#### [Your objective]
Below are records to repeat exactly; do not include any pictures.

..............................

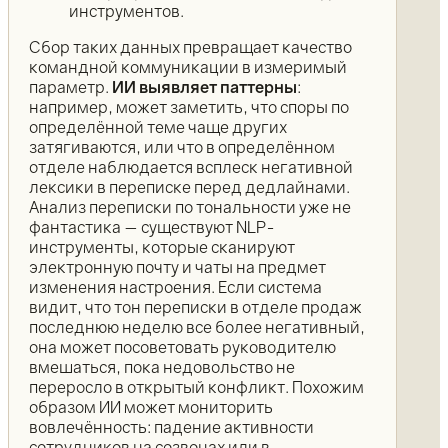
инструментов.
Сбор таких данных превращает качество
командной коммуникации в измеримый
параметр.
ИИ выявляет паттерны
:
например, может заметить, что споры по
определённой теме чаще других
затягиваются, или что в определённом
отделе наблюдается всплеск негативной
лексики в переписке перед дедлайнами.
Анализ переписки по тональности уже не
фантастика — существуют NLP-
инструменты, которые сканируют
электронную почту и чаты на предмет
изменения настроения. Если система
видит, что тон переписки в отделе продаж
последнюю неделю все более негативный,
она может посоветовать руководителю
вмешаться, пока недовольство не
переросло в открытый конфликт. Похожим
образом ИИ может мониторить
вовлечённость: падение активности
сотрудников на созвонах или в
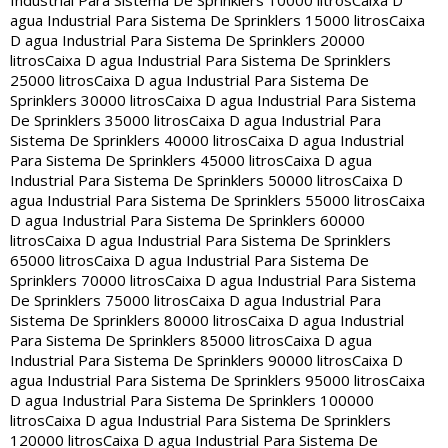
Industrial Para Sistema De Sprinklers 10000 litros
Caixa D
agua Industrial Para Sistema De Sprinklers 15000 litros
Caixa
D agua Industrial Para Sistema De Sprinklers 20000
litros
Caixa D agua Industrial Para Sistema De Sprinklers
25000 litros
Caixa D agua Industrial Para Sistema De
Sprinklers 30000 litros
Caixa D agua Industrial Para Sistema
De Sprinklers 35000 litros
Caixa D agua Industrial Para
Sistema De Sprinklers 40000 litros
Caixa D agua Industrial
Para Sistema De Sprinklers 45000 litros
Caixa D agua
Industrial Para Sistema De Sprinklers 50000 litros
Caixa D
agua Industrial Para Sistema De Sprinklers 55000 litros
Caixa
D agua Industrial Para Sistema De Sprinklers 60000
litros
Caixa D agua Industrial Para Sistema De Sprinklers
65000 litros
Caixa D agua Industrial Para Sistema De
Sprinklers 70000 litros
Caixa D agua Industrial Para Sistema
De Sprinklers 75000 litros
Caixa D agua Industrial Para
Sistema De Sprinklers 80000 litros
Caixa D agua Industrial
Para Sistema De Sprinklers 85000 litros
Caixa D agua
Industrial Para Sistema De Sprinklers 90000 litros
Caixa D
agua Industrial Para Sistema De Sprinklers 95000 litros
Caixa
D agua Industrial Para Sistema De Sprinklers 100000
litros
Caixa D agua Industrial Para Sistema De Sprinklers
120000 litros
Caixa D agua Industrial Para Sistema De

..............................

#### [Solution below]
инструментов.
Сбор таких данных превращает качество
командной коммуникации в измеримый
параметр.
ИИ выявляет паттерны
:
например, может заметить, что споры по
определённой теме чаще других
затягиваются, или что в определённом
отделе наблюдается всплеск негативной
лексики в переписке перед дедлайнами.
Анализ переписки по тональности уже не
фантастика — существуют NLP-
инструменты, которые сканируют
электронную почту и чаты на предмет
изменения настроения. Если система
видит, что тон переписки в отделе продаж
последнюю неделю все более негативный,
она может посоветовать руководителю
вмешаться, пока недовольство не
переросло в открытый конфликт. Похожим
образом ИИ может мониторить
вовлечённость: падение активности
сотрудников на созвонах или в
Industrial Para Sistema De Sprinklers 10000 litros
Caixa D
agua Industrial Para Sistema De Sprinklers 15000 litros
Caixa
D agua Industrial Para Sistema De Sprinklers 20000
litros
Caixa D agua Industrial Para Sistema De Sprinklers
25000 litros
Caixa D agua Industrial Para Sistema De
Sprinklers 30000 litros
Caixa D agua Industrial Para Sistema
De Sprinklers 35000 litros
Caixa D agua Industrial Para
Sistema De Sprinklers 40000 litros
Caixa D agua Industrial
Para Sistema De Sprinklers 45000 litros
Caixa D agua
Industrial Para Sistema De Sprinklers 50000 litros
Caixa D
agua Industrial Para Sistema De Sprinklers 55000 litros
Caixa
D agua Industrial Para Sistema De Sprinklers 60000
litros
Caixa D agua Industrial Para Sistema De Sprinklers
65000 litros
Caixa D agua Industrial Para Sistema De
Sprinklers 70000 litros
Caixa D agua Industrial Para Sistema
De Sprinklers 75000 litros
Caixa D agua Industrial Para
Sistema De Sprinklers 80000 litros
Caixa D agua Industrial
Para Sistema De Sprinklers 85000 litros
Caixa D agua
Industrial Para Sistema De Sprinklers 90000 litros
Caixa D
agua Industrial Para Sistema De Sprinklers 95000 litros
Caixa
D agua Industrial Para Sistema De Sprinklers 100000
litros
Caixa D agua Industrial Para Sistema De Sprinklers
120000 litros
Caixa D agua Industrial Para Sistema De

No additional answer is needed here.